Review - Blancmange – Believe You Me Deluxe Edition




Blancmange – Believe You Me Deluxe Edition (Edsel Records)

3CD

4 August 2017

8.5 / 10

The third and final deluxe release of influential synth band.  

In the wake of the mighty success of the second Blancmange album Mange Tout things were seemingly on the up for Neil Arthur and Stephen Luscombe.  Unfortunately, the fickle and disloyal record buying public had other ideas.  Believe You Me peaked at number 54 in the album chart and whilst it spurned three singles only one of those, What’s Your Problem scraped its way into the Top 40.

It was a shame as the album was filled with absolute gems and remains a truly underrated album to this day.  Produced by Stewart Levine (BB King, Boy George, Killing Joke, Lamont Dozier) it raised the bar in terms of sparkling production and should have seen the band catapulted into the next level of success.  Perhaps it was angled at the American market with shiny guitars and a rockier edge and the British public weren’t ready for the leap or, maybe it will just remain one of those incredibly inexplicable mysteries.

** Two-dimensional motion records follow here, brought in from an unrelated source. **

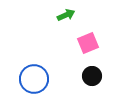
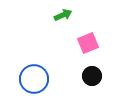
green arrow: moved 3 px left
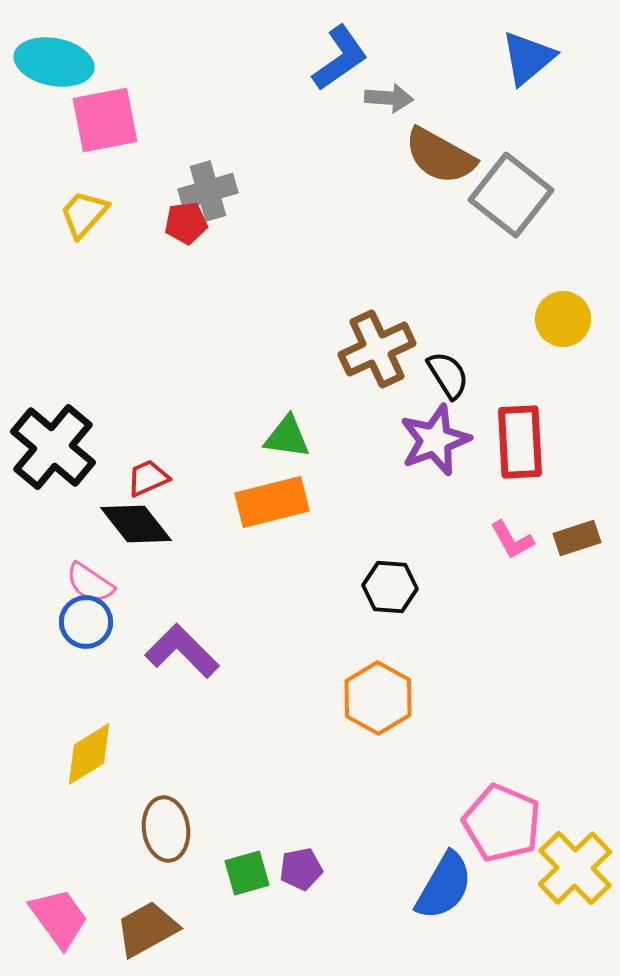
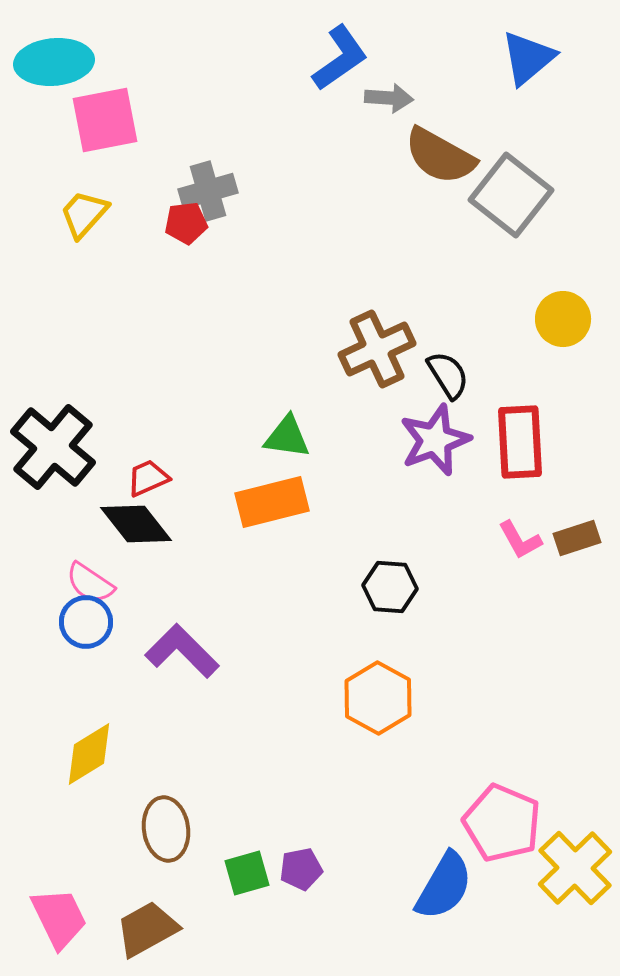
cyan ellipse: rotated 16 degrees counterclockwise
pink L-shape: moved 8 px right
pink trapezoid: rotated 10 degrees clockwise
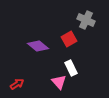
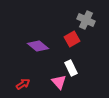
red square: moved 3 px right
red arrow: moved 6 px right
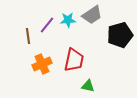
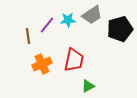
black pentagon: moved 6 px up
green triangle: rotated 40 degrees counterclockwise
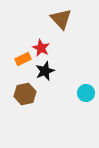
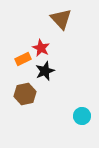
cyan circle: moved 4 px left, 23 px down
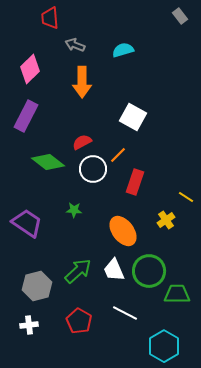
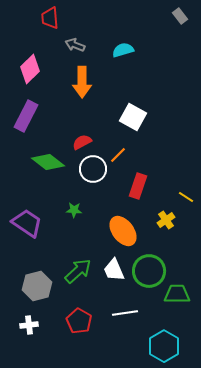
red rectangle: moved 3 px right, 4 px down
white line: rotated 35 degrees counterclockwise
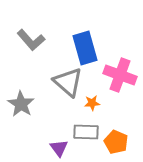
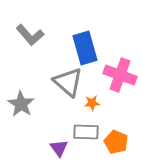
gray L-shape: moved 1 px left, 5 px up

Opening with two singles, Lose Your Love an immediate singalong track with a wall of sound and a toe-tapping chorus that is difficult to shake and, What’s Your Problem another typically Blancmange track with a chorus that really didn’t kick in until the latter half of the track, it is clear that it is an album of promise and hope.




Why it didn’t take off is a mystery as it combines the best elements of the band’s first two albums but with an advanced production.  Paradise Is could quite easily have nestled in amongst the remainder of Happy Families and Don’t You Love It All may well have been scheduled for a single release had things been slightly different.  Believe is nothing short of stunning and Lorraine’s My Nurse saw the sort of beautiful string arrangement that had become commonplace on Blancmange’s previous albums.

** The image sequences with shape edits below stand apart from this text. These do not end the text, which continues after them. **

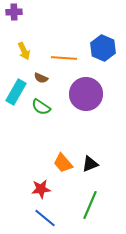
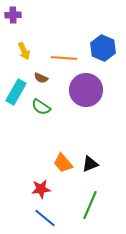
purple cross: moved 1 px left, 3 px down
purple circle: moved 4 px up
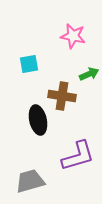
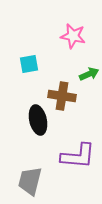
purple L-shape: rotated 21 degrees clockwise
gray trapezoid: rotated 60 degrees counterclockwise
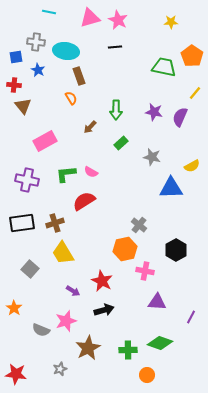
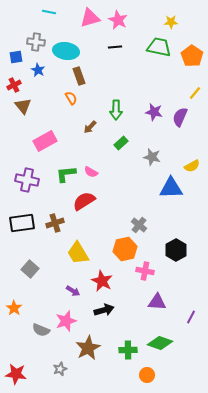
green trapezoid at (164, 67): moved 5 px left, 20 px up
red cross at (14, 85): rotated 32 degrees counterclockwise
yellow trapezoid at (63, 253): moved 15 px right
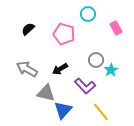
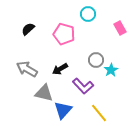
pink rectangle: moved 4 px right
purple L-shape: moved 2 px left
gray triangle: moved 2 px left
yellow line: moved 2 px left, 1 px down
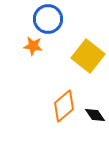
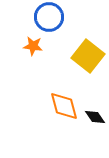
blue circle: moved 1 px right, 2 px up
orange diamond: rotated 64 degrees counterclockwise
black diamond: moved 2 px down
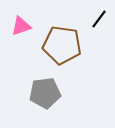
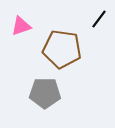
brown pentagon: moved 4 px down
gray pentagon: rotated 8 degrees clockwise
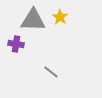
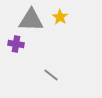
gray triangle: moved 2 px left
gray line: moved 3 px down
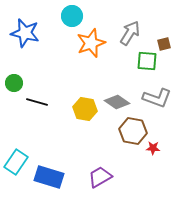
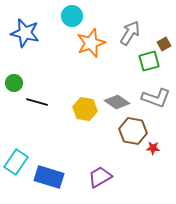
brown square: rotated 16 degrees counterclockwise
green square: moved 2 px right; rotated 20 degrees counterclockwise
gray L-shape: moved 1 px left
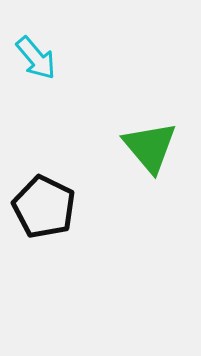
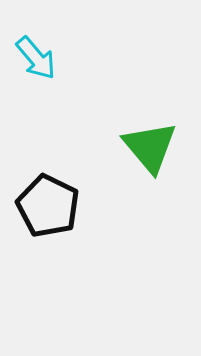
black pentagon: moved 4 px right, 1 px up
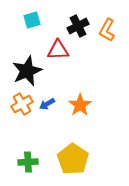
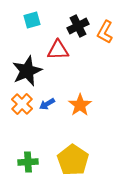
orange L-shape: moved 2 px left, 2 px down
orange cross: rotated 15 degrees counterclockwise
yellow pentagon: moved 1 px down
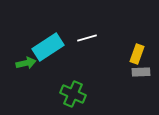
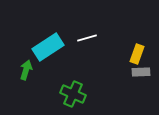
green arrow: moved 7 px down; rotated 60 degrees counterclockwise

Although the album curiously ended with two instrumentals, the high-powered Other Animals with vocals from the London Community Gospel Choir maybe hinted at what was to come with the bands final single of their 80s incarnation when its feel was applied to Why Don’t They Leave Things Alone?, a medium paced tune about the state of the World and was given what can only be described as a complete destruction an re-piecing together into I Can See It.  The song became arguably the bands finest single and the 12” extended version (included as a bonus track on disc one) was nothing short of superb.  Ending the band on a high wasn’t in question.




Also included on disc one is Mixing On The Ceiling, a ten and a half minute medley mix of the bands singles providing an introduction to their music if ever there was one and, two extra versions of Lose Your Love (7” and Club Mix).  Disc two continues the theme of the deluxe reissues with remixes and versions but also includes eight demos of b-sides and album tracks which is once more completely enthralling and the 7” version of I Can See It is simply lush.

Disc three’s ‘At The BBC’ collection comprises of a Janice Long session from September 1985 and a fourteen track live set from the Hammersmith Odeon recorded in February 1986 with tracks from all three of their albums.  Another quite brilliant collection from one of the UKs most affectionately remembered groups of the 80s recalling the words of Moby “probably the most underrated electronic act of all time”.  Quite.